I was to meet Aimee's father only once. (Her mother was dead.) Even then, dressed in a padded blue silk gown and wearing a black silk cap, the elegant old man looked frail and ill, his skin appearing almost translucent. He received me in a building in the Yu mansion called the Eastern Study where he was occupied, at the time, in examining a pair of rare porcelain stem cups. When he let me handle them, I felt immensely honored. Now he lay on his death bed.

Thus began the events that led to the unseemly haste of our wedding.

Peking had, of course, just been through a siege of over a month. I had been cut off from the National Tsinghwa University, some six miles outside the city, where I taught English, and had been living in a small house in Peking that I had previously rented for use on weekends and holidays. I liked the address — Bean Curd Puddle Lane. During the siege, Aimee used to bring me tureens of fatty pork cooked with aniseed, and invite me to unbelievable banquets for two in her family's enormous house. Her source of supply was a secret, and I had never asked her about it; I only knew that without her, and it, I would have had little besides watered rice to eat.

Now, though the siege was over, foreigners were forbidden to leave the city, so I was still unable to get back to my classes. Communist troops were quartered in the front courtyards of Aimee's home, and their horses were tethered in the garden, where they ate venerable and valuable chrysanthemum roots and became as much the subject of the family's complaints as the soldiers themselves. The family — Aimee's two brothers and eight sisters, plus wives, husbands, children, aunts, and uncles, about twenty-five people in all — spent most of its time complaining. The Communists were using a relatively light hand at the moment, but the men in the buildings around the front courtyards were taking up space, using precious water and electricity, and causing unrest among the servants.
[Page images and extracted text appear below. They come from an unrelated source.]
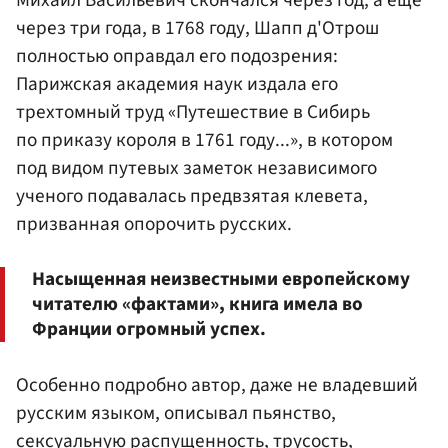
Михаил Васильевич скончался через год, а еще
через три года, в 1768 году, Шапп д'Отрош
полностью оправдал его подозрения:
Парижская академия наук издала его
трехтомный труд «Путешествие в Сибирь
по приказу короля в 1761 году...», в котором
под видом путевых заметок независимого
ученого подавалась предвзятая клевета,
призванная опорочить русских.
Насыщенная неизвестными европейскому
читателю «фактами», книга имела во
Франции огромный успех.
Особенно подробно автор, даже не владевший
русским языком, описывал пьянство,
сексуальную распущенность, трусость,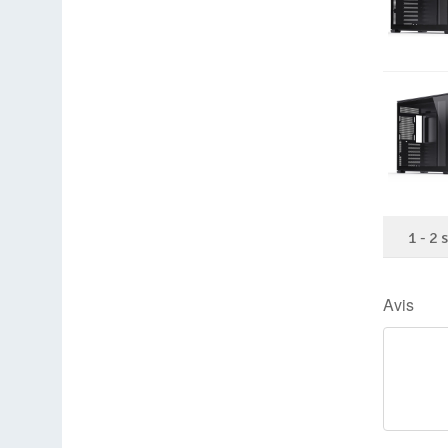
1
-
2
Avis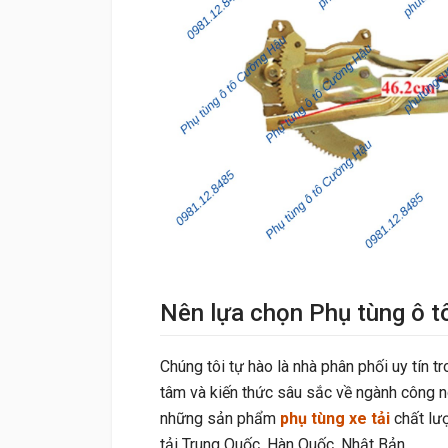
Nên lựa chọn Phụ tùng ô 
Chúng tôi tự hào là nhà phân phối uy tín tr
tâm và kiến thức sâu sắc về ngành công n
những sản phẩm
phụ tùng xe tải
chất lượ
tải Trung Quốc, Hàn Quốc, Nhật Bản.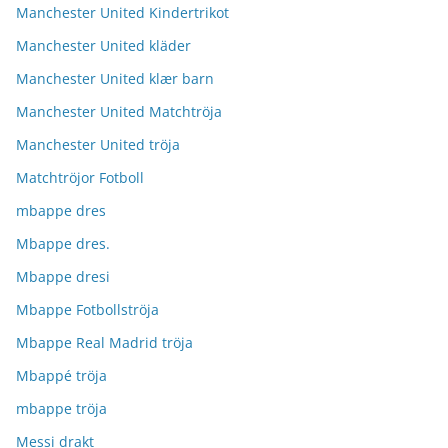
Manchester United Kindertrikot
Manchester United kläder
Manchester United klær barn
Manchester United Matchtröja
Manchester United tröja
Matchtröjor Fotboll
mbappe dres
Mbappe dres.
Mbappe dresi
Mbappe Fotbollströja
Mbappe Real Madrid tröja
Mbappé tröja
mbappe tröja
Messi drakt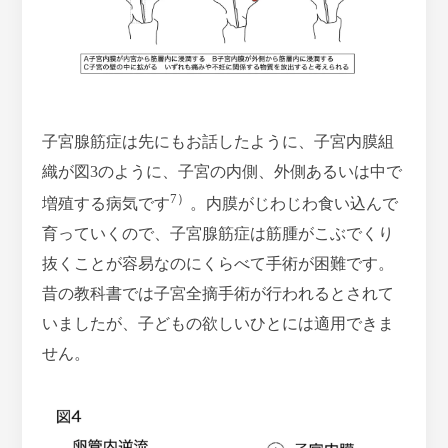
子宮腺筋症は先にもお話したように、子宮内膜組
織が図3のように、子宮の内側、外側あるいは中で
7）
増殖する病気です
。内膜がじわじわ食い込んで
育っていくので、子宮腺筋症は筋腫がこぶでくり
抜くことが容易なのにくらべて手術が困難です。
昔の教科書では子宮全摘手術が行われるとされて
いましたが、子どもの欲しいひとには適用できま
せん。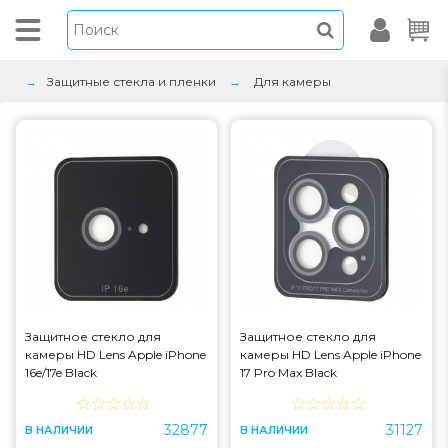
Защитные стекла и пленки
Для камеры
Защитное стекло для
Защитное стекло для
камеры HD Lens Apple iPhone
камеры HD Lens Apple iPhone
16e/17e Black
17 Pro Max Black
32877
31127
В НАЛИЧИИ
В НАЛИЧИИ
Aimee's people had lived in the old mansion for generations. Surrounded, along with its outbuildings and its large garden, which must have been close to fifty thousand square feet in area, by a wall, it contained more than a hundred rooms, as well as a labyrinth of corridors and courts. It sprawled over several acres, and all the rooms were at one time warmed by radiant heat — that is, by charcoal fires kept burning under the tile floors — but after the revolution of 1911 the cost had become too great and coal stoves were installed. Although normally there were at least twenty servants, at the time of the siege there were fewer than ten, and afterward, under the influence of the Communists, these grew insolent and lazy. Fires were made carelessly or not at all, and meals were late and unappetizing. One servant, laying a fire in the old man's sickroom, was heard telling the invalid — even then too ill to speak — that it was only a matter of time before they would see who would make whose fires. The servant was discharged, and spent the next two days wailing at the main gate, arousing deep sympathy among the soldiers. They were already suspicious of people living in so large a house, and now they became so surly and sullen that the family stopped using the main gate, coming and going instead by a small one that opened on a back alley. All in all, the situation was far from propitious for a wedding.
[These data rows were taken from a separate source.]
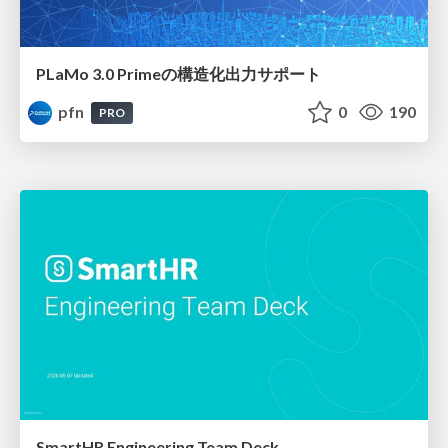
PLaMo 3.0 Primeの構造化出力サポート
pfn
0
190
PRO
SmartHR Engineering Team Deck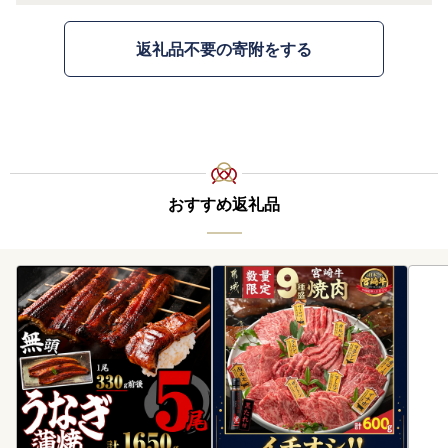
返礼品不要の寄附をする
おすすめ返礼品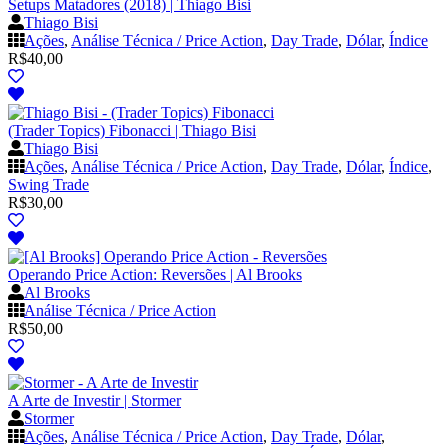
Setups Matadores (2018) | Thiago Bisi
Thiago Bisi
Ações
,
Análise Técnica / Price Action
,
Day Trade
,
Dólar
,
Índice
R$
40,00
(Trader Topics) Fibonacci | Thiago Bisi
Thiago Bisi
Ações
,
Análise Técnica / Price Action
,
Day Trade
,
Dólar
,
Índice
,
Swing Trade
R$
30,00
Operando Price Action: Reversões | Al Brooks
Al Brooks
Análise Técnica / Price Action
R$
50,00
A Arte de Investir | Stormer
Stormer
Ações
,
Análise Técnica / Price Action
,
Day Trade
,
Dólar
,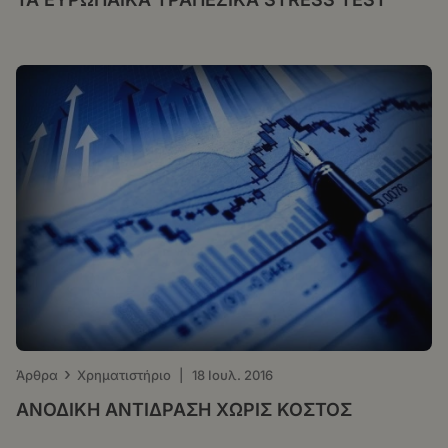
›
Άρθρα
Χρηματιστήριο
|
18 Ιουλ. 2016
ΑΝΟΔΙΚΗ ΑΝΤΙΔΡΑΣΗ ΧΩΡΙΣ ΚΟΣΤΟΣ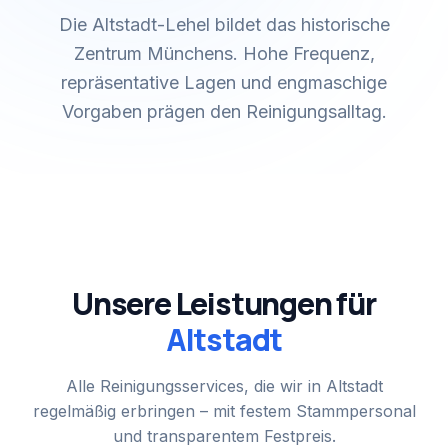
Die Altstadt-Lehel bildet das historische
Zentrum Münchens. Hohe Frequenz,
repräsentative Lagen und engmaschige
Vorgaben prägen den Reinigungsalltag.
Unsere Leistungen für
Altstadt
Alle Reinigungsservices, die wir in
Altstadt
regelmäßig erbringen – mit festem Stammpersonal
und transparentem Festpreis.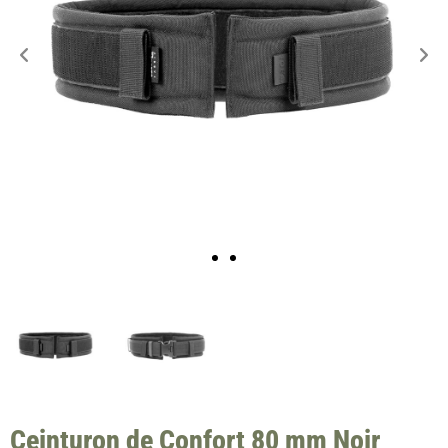
Ceinturon de Confort 80 mm Noir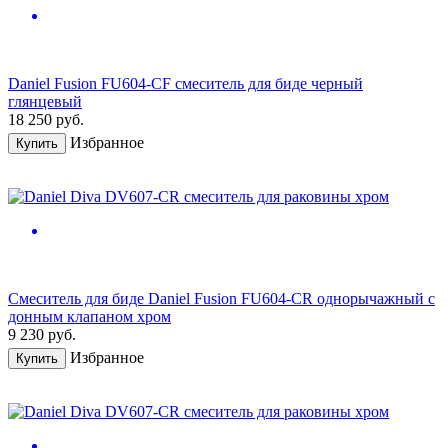
Daniel Fusion FU604-CF смеситель для биде черный
глянцевый
18 250
руб.
Избранное
Купить
Смеситель для биде Daniel Fusion FU604-CR однорычажный с
донным клапаном хром
9 230
руб.
Избранное
Купить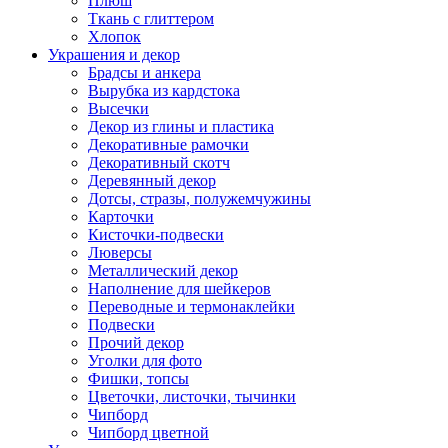
Плюш
Ткань с глиттером
Хлопок
Украшения и декор
Брадсы и анкера
Вырубка из кардстока
Высечки
Декор из глины и пластика
Декоративные рамочки
Декоративный скотч
Деревянный декор
Дотсы, стразы, полужемчужины
Карточки
Кисточки-подвески
Люверсы
Металлический декор
Наполнение для шейкеров
Переводные и термонаклейки
Подвески
Прочий декор
Уголки для фото
Фишки, топсы
Цветочки, листочки, тычинки
Чипборд
Чипборд цветной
Some time before matters were brought to a head in this way, I had inquired at the American consulate about making my prospective marriage to a Chinese lawful in America. In essence, a Chinese marriage is simple. Two families make out a certificate, a number of friends witness the document in the presence of a respected friend of the two families, and that's all there is to it. Although divorce is rare, it is even easier. Both families simply agree to tear up the certificate. Nothing is made a matter of official record; the certificate form — a paper bordered with pictures of writhing pink babies and strings of gold coins — can be bought at any stationer's and filled in by the parties concerned.
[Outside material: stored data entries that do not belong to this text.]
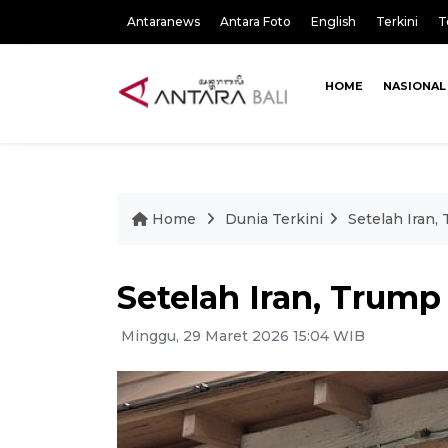
Antaranews
Antara Foto
English
Terkini
T
HOME
NASIONAL
Home
Dunia Terkini
Setelah Iran,
Setelah Iran, Trump
Minggu, 29 Maret 2026 15:04 WIB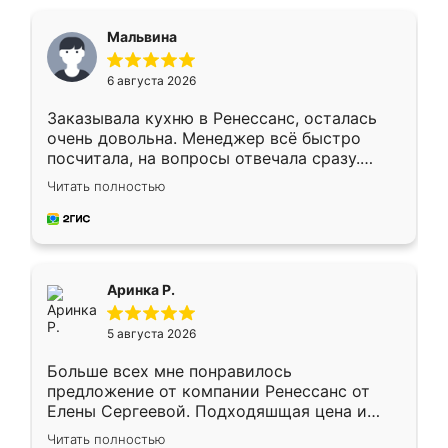
Мальвина
6 августа 2026
Заказывала кухню в Ренессанс, осталась
очень довольна. Менеджер всё быстро
посчитала, на вопросы отвечала сразу.
Замерщик приехал в субботу, подошёл к
Читать полностью
делу со всей ответственностью. Собрали
за день, ребята работали аккуратно, даже
пыли почти не было. Качество отличное,
ящики ходят плавно, ничего не скрипит.
Всё подошло как влитое.
Аринка Р.
5 августа 2026
Больше всех мне понравилось
предложение от компании Ренессанс от
Елены Сергеевой. Подходяшщая цена и
короткие сроки изготовления. Приехавший
Читать полностью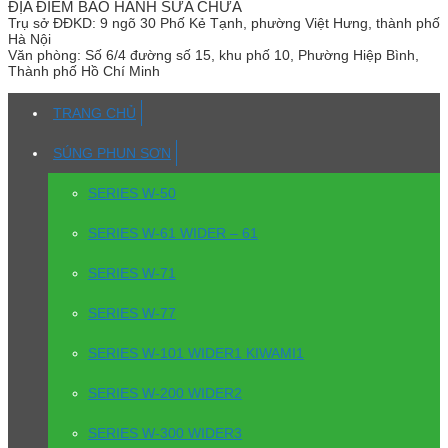
ĐỊA ĐIỂM BẢO HÀNH SỬA CHỮA
Trụ sở
ĐĐKD: 9 ngõ 30 Phố Kẻ Tạnh, phường Việt Hưng, thành phố
Hà Nội
Văn phòng:
Số 6/4 đường số 15, khu phố 10, Phường Hiệp Bình,
Thành phố Hồ Chí Minh
TRANG CHỦ
SÚNG PHUN SƠN
SERIES W-50
SERIES W-61 WIDER – 61
SERIES W-71
SERIES W-77
SERIES W-101 WIDER1 KIWAMI1
SERIES W-200 WIDER2
SERIES W-300 WIDER3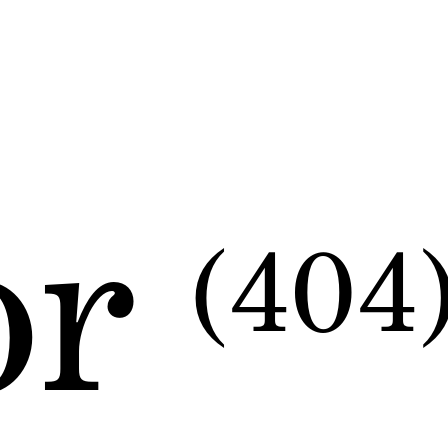
or
(404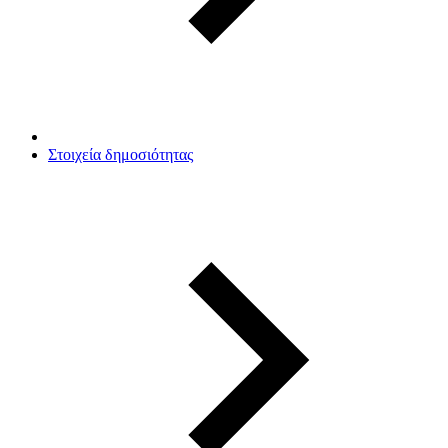
Στοιχεία δημοσιότητας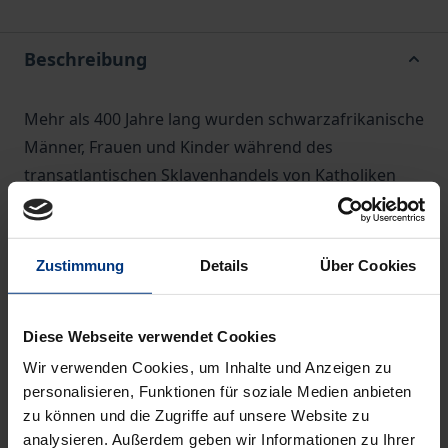
Beschreibung
Mehr als 400 Jahre lang wurden schwarzafrikanische
Männer, Frauen und Kinder während des
transatlantischen Sklavenhandels von Katholiken
und anderen westlichen Christen auf schlimmste
Weise versklavt und erniedrigt. Bisher konnte
niemand glauben, dass die Päpste der Kirche tief in
Zustimmung
Details
Über Cookies
diesen Holocaust an der schwarzafrikanischen
Bevölkerung verwickelt waren. Trotz der
Diese Webseite verwendet Cookies
Behauptungen, die in den letzten Jahren von der
Wir verwenden Cookies, um Inhalte und Anzeigen zu
geheiligten päpstlichen Kanzlei in Rom aufgestellt
personalisieren, Funktionen für soziale Medien anbieten
wurden, dass die Päpste die Versklavung von
zu können und die Zugriffe auf unsere Website zu
Völkern, wo immer sie existierte, einschließlich der
analysieren. Außerdem geben wir Informationen zu Ihrer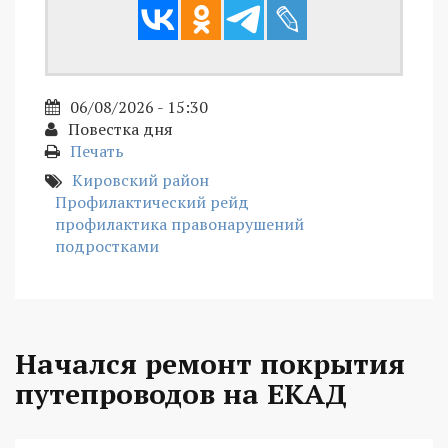
06/08/2026 - 15:30
Повестка дня
Печать
Кировский район
Профилактический рейд
профилактика правонарушений
подростками
Начался ремонт покрытия
путепроводов на ЕКАД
The American government, I was told at the consulate, looks upon a Chinese wedding — which is a civil and personal, but not a religious, ceremony — as scarcely a matrimonial bond at all, recognizing a marriage with a Chinese only when it is recorded in sacred archives, after a ceremony conducted by someone of religious authority. The consulate also insisted that it must have a representative at the ceremony — although I am told this is not a State Department regulation — and that the consulate be paid a marriage-registration fee of one dollar.

When Aimee and I began hastily making our plans, her family said that they wanted whatever ceremony we had to be Chinese. Though religion has no part in a Chinese wedding, Aimee and I were sure we could persuade a Buddhist priest to preside at the ceremony, acting in place of the family friend and thus satisfying both the family and the consulate. This would be perhaps the first Chinese Buddhist wedding in history, and we were rather excited about it.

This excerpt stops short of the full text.